Show each line of the entries below in which the word "these" appears.
........
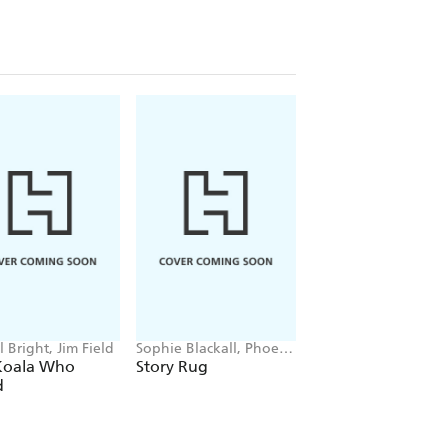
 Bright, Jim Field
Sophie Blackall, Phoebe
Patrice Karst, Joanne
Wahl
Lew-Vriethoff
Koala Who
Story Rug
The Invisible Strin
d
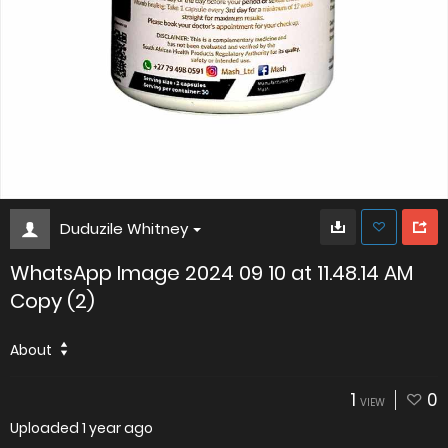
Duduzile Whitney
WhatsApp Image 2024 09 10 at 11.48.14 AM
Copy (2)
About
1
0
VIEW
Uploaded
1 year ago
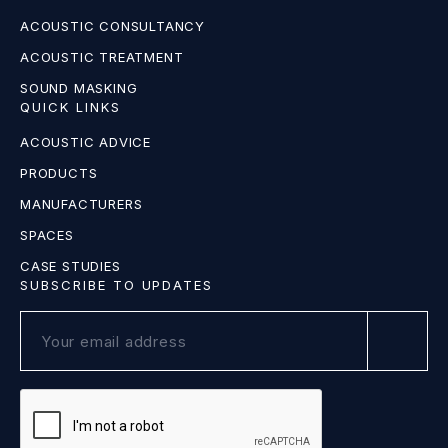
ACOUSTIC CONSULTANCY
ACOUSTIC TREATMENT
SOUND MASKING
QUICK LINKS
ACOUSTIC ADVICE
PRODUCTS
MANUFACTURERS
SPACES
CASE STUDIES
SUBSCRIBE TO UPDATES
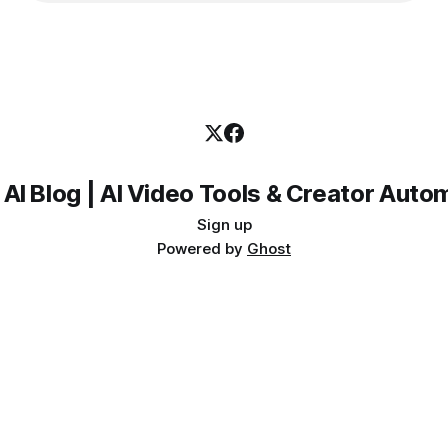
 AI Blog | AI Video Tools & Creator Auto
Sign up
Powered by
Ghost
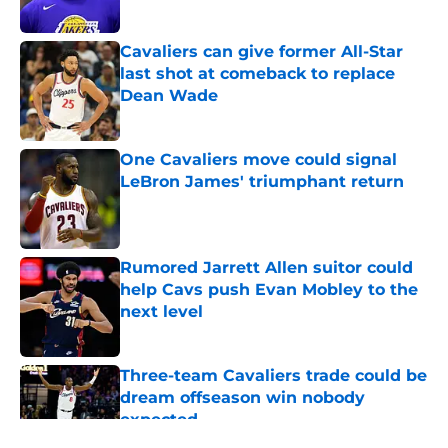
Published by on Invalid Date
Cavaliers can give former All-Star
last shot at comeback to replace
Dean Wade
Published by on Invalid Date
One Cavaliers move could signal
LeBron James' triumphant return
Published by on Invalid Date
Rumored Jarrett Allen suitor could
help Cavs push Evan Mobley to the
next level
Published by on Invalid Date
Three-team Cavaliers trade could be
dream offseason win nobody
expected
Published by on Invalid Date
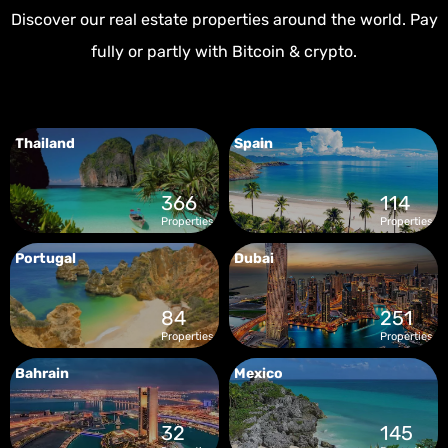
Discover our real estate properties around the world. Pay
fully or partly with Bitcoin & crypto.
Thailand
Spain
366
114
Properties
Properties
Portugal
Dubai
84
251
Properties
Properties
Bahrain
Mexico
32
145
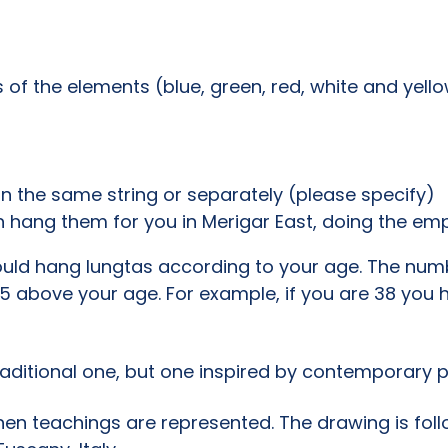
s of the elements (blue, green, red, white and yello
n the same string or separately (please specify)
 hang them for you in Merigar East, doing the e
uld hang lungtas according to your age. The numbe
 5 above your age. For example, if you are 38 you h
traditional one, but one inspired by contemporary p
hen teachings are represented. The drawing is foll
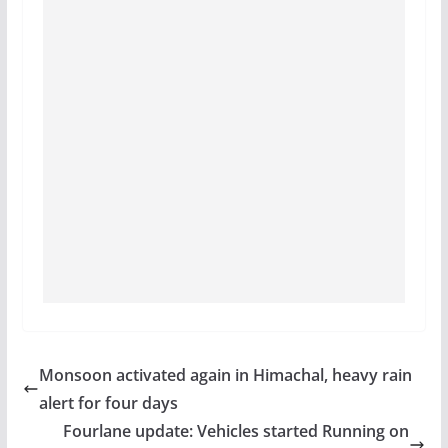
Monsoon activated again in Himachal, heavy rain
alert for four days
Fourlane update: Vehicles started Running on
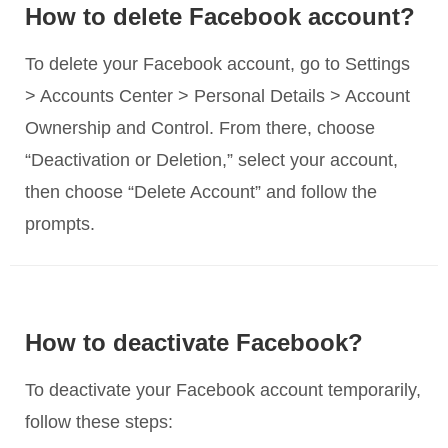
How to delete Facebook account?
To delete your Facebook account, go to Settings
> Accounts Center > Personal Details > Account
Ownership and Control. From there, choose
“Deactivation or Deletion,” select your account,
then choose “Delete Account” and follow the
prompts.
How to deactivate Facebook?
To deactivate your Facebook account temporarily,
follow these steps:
........
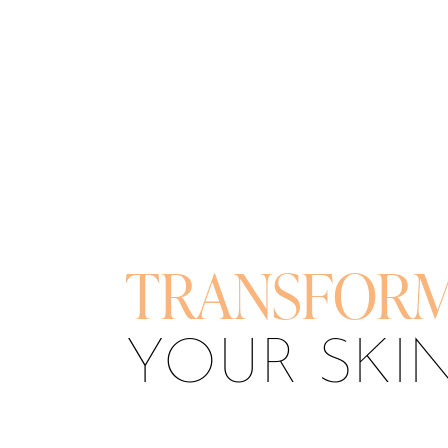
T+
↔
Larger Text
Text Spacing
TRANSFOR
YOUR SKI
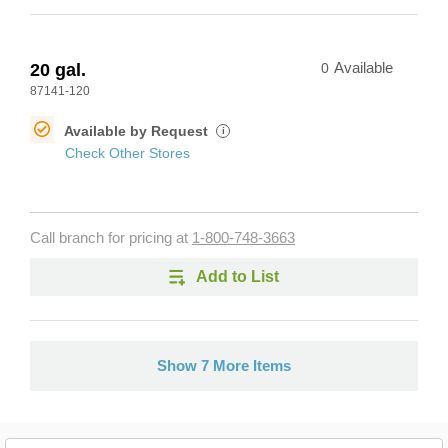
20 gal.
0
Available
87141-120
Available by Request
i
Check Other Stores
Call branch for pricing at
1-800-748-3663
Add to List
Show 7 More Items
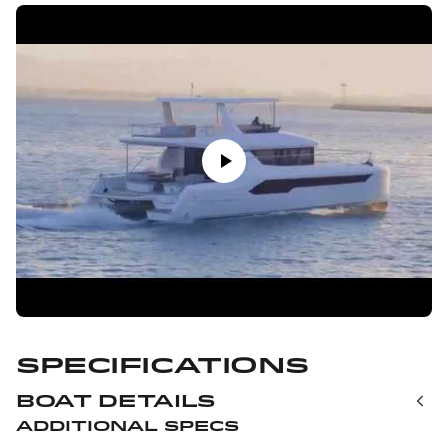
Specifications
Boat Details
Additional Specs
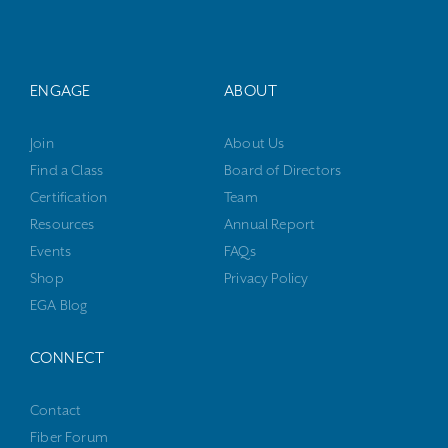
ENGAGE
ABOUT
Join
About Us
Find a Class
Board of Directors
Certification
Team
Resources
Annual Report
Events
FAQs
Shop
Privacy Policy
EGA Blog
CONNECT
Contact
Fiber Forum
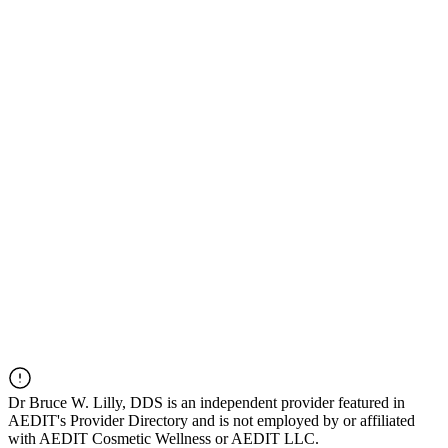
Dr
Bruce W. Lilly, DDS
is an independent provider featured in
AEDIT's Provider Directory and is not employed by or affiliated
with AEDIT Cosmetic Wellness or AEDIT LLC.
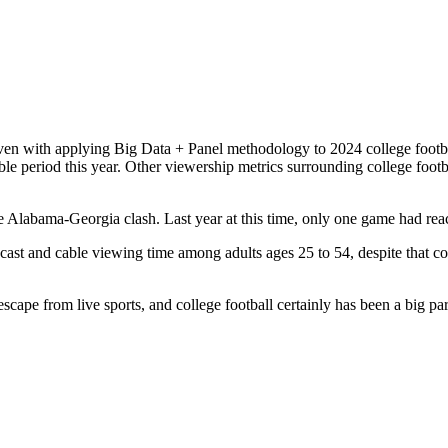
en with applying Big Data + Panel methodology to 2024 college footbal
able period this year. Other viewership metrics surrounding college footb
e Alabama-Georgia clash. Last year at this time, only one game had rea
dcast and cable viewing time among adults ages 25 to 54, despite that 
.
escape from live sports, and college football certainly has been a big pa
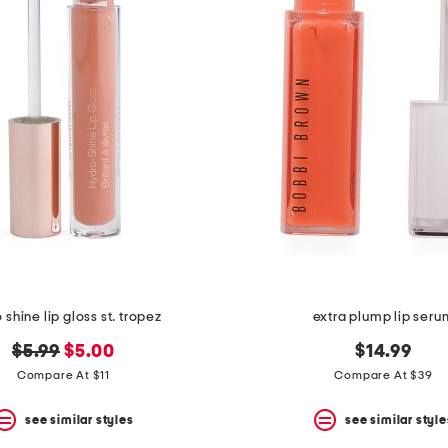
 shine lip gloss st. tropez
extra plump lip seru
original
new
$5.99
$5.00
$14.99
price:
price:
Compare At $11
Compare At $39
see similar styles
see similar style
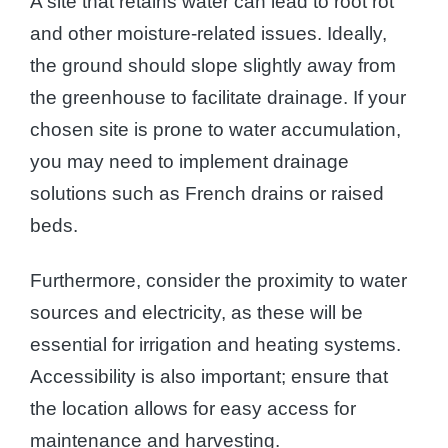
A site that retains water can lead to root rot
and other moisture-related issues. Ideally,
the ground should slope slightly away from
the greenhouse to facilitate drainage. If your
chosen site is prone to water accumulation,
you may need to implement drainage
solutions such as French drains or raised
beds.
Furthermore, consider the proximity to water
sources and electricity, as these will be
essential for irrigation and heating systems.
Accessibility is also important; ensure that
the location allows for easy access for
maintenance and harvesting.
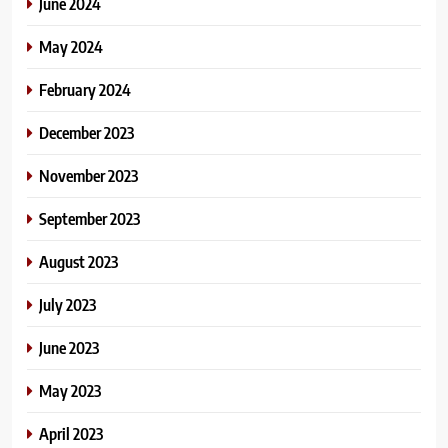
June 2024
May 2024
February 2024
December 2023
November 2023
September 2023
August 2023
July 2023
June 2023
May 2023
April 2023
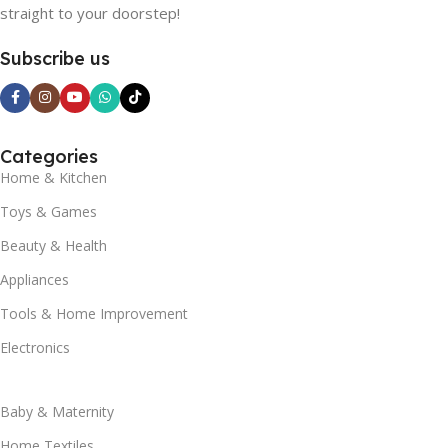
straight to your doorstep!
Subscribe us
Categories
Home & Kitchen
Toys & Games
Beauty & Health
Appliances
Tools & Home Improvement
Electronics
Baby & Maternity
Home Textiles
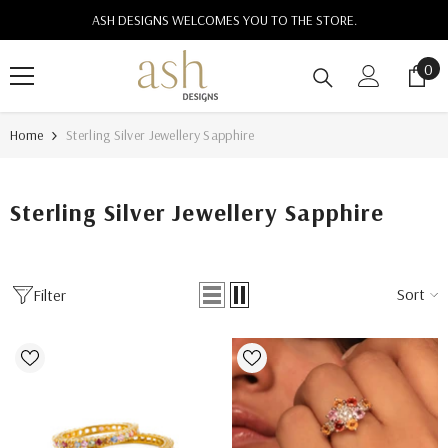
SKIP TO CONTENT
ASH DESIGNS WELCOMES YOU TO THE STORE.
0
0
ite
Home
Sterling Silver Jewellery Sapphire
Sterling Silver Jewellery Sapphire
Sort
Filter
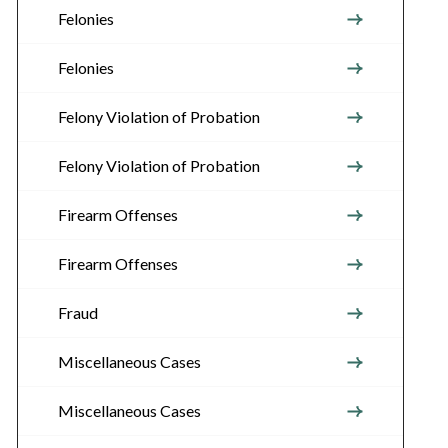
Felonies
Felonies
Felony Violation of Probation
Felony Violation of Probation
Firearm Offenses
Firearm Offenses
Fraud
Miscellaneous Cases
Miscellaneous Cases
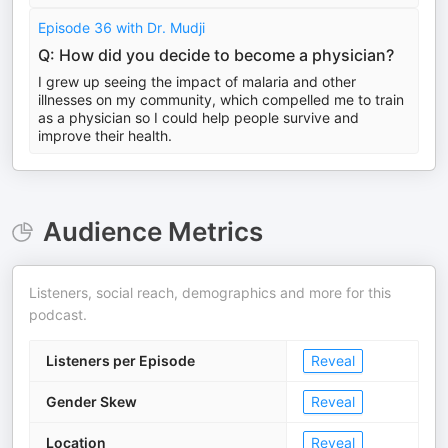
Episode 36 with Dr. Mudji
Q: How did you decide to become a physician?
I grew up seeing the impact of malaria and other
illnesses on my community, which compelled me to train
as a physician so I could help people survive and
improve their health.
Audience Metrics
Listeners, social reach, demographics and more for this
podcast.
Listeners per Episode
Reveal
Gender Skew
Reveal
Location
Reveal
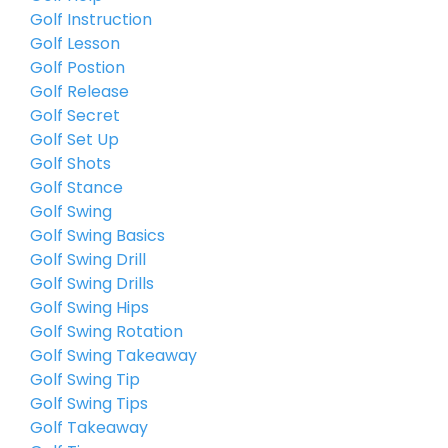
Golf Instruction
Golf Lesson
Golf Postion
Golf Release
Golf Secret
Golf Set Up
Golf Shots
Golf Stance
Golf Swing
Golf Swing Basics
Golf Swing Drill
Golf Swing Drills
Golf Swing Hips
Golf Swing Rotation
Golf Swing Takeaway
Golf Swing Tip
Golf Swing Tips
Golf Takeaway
........
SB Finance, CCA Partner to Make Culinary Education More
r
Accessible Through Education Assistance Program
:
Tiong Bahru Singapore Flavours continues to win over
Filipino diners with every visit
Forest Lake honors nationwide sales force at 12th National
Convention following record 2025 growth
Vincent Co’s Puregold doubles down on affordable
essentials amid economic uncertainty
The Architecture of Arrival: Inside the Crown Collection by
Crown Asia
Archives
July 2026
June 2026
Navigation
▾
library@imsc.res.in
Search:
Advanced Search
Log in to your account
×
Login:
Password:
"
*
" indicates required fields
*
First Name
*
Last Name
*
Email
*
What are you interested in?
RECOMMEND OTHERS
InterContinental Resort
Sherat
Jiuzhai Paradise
........
> _Solution for this exercise_:
follow these steps:
sources and electricity, as these will be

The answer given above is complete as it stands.